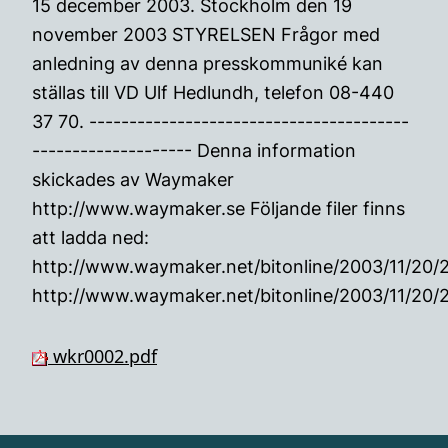
15 december 2003. Stockholm den 19
november 2003 STYRELSEN Frågor med
anledning av denna presskommuniké kan
ställas till VD Ulf Hedlundh, telefon 08-440
37 70. ----------------------------------------
-------------------- Denna information
skickades av Waymaker
http://www.waymaker.se Följande filer finns
att ladda ned:
http://www.waymaker.net/bitonline/2003/11/20
http://www.waymaker.net/bitonline/2003/11/20
wkr0002.pdf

+ + + + + + +

§ **Directions for this task**
Nothing but the lines from the one containing "http://www.waymaker.se Följande filer finns" to the end of the records above should appear, each copied exactly.

§ **Output below**
http://www.waymaker.se Följande filer finns
att ladda ned:
http://www.waymaker.net/bitonline/2003/11/20
http://www.waymaker.net/bitonline/2003/11/20
wkr0002.pdf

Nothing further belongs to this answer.